» **Task brief**: Only the lines below starting at the one containing "欲作に黒木瞳・西岡德馬・吉田" and ending at the one containing "PR（サムソナイト・ジャパン）" belong in the answer, each copied exactly.

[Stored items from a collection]

========================

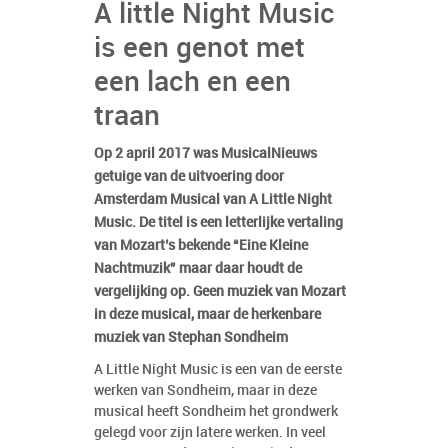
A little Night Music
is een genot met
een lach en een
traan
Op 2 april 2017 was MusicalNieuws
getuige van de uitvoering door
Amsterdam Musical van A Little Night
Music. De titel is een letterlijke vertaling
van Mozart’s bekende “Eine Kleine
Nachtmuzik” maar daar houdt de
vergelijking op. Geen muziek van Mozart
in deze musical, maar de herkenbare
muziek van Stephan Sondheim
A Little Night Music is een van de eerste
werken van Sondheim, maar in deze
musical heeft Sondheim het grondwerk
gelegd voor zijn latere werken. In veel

========================

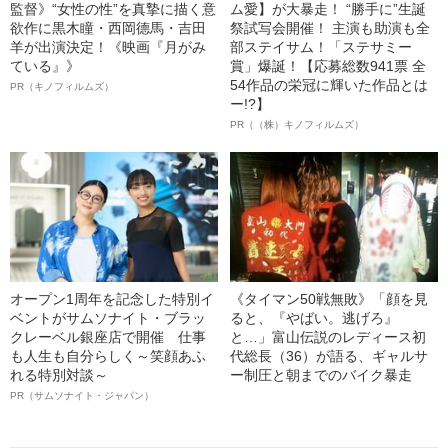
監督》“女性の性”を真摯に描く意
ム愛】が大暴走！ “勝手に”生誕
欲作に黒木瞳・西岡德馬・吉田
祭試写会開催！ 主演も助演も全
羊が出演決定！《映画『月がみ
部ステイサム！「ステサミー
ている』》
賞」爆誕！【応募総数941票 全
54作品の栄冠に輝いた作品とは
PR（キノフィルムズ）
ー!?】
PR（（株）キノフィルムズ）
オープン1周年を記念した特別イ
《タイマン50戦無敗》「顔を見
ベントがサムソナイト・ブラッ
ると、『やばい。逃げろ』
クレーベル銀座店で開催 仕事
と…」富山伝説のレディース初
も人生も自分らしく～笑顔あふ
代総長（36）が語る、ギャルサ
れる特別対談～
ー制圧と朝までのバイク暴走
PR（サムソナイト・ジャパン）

========================

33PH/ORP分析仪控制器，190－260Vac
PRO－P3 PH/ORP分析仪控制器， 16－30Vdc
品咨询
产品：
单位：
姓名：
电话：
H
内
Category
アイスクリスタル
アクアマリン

========================

» **Written response**:
欲作に黒木瞳・西岡德馬・吉田
祭試写会開催！ 主演も助演も全
羊が出演決定！《映画『月がみ
部ステイサム！「ステサミー
ている』》
賞」爆誕！【応募総数941票 全
54作品の栄冠に輝いた作品とは
PR（キノフィルムズ）
ー!?】
PR（（株）キノフィルムズ）
オープン1周年を記念した特別イ
《タイマン50戦無敗》「顔を見
ベントがサムソナイト・ブラッ
ると、『やばい。逃げろ』
クレーベル銀座店で開催 仕事
と…」富山伝説のレディース初
も人生も自分らしく～笑顔あふ
代総長（36）が語る、ギャルサ
れる特別対談～
ー制圧と朝までのバイク暴走
PR（サムソナイト・ジャパン）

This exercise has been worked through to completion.